DATASET ENTRIES:
+ + +

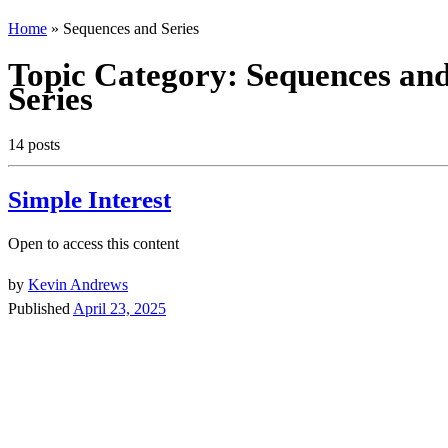
Home
»
Sequences and Series
Topic Category:
Sequences an
Series
14 posts
Simple Interest
Open to access this content
by
Kevin Andrews
Published
April 23, 2025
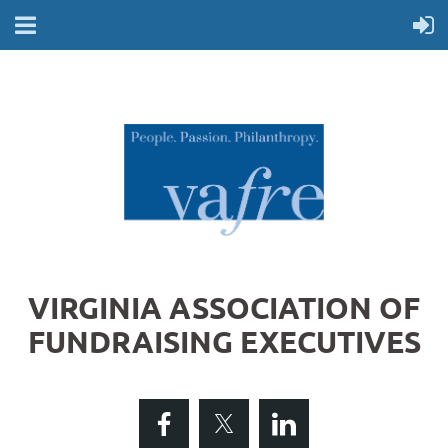
VIRGINIA ASSOCIATION OF
FUNDRAISING EXECUTIVES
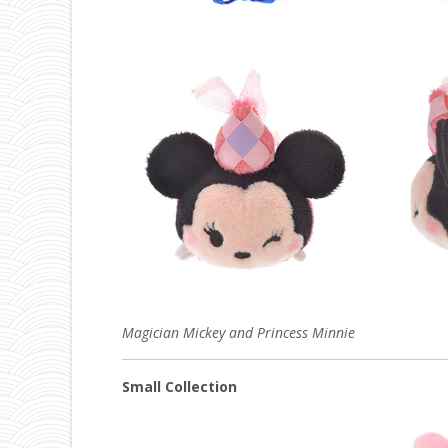
Magician Mickey and Princess Minnie
Small Collection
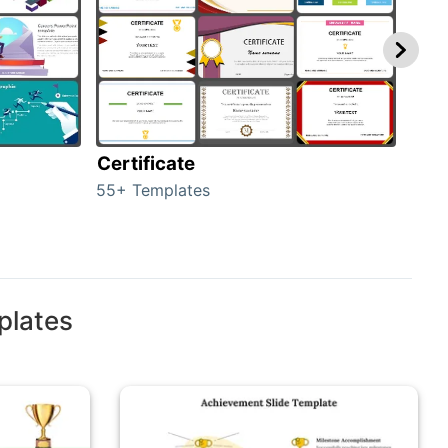
Certificate
Rew
55+ Templates
107+
plates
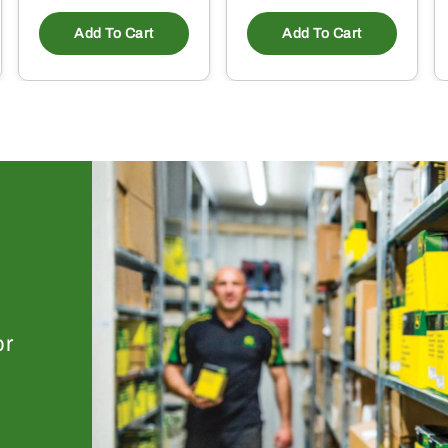
Add To Cart
Add To Cart
or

+ + +

All of the material above should be output exactly, with the pictures left behind.

Home
»
Sequences and Series
Topic Category:
Sequences an
Series
14 posts
Simple Interest
Open to access this content
by
Kevin Andrews
Published
April 23, 2025
VIRGINIA ASSOCIATION OF
FUNDRAISING EXECUTIVES
Magician Mickey and Princess Minnie
Small Collection
Certificate
Rew
55+ Templates
107+
plates
Add To Cart
Add To Cart
or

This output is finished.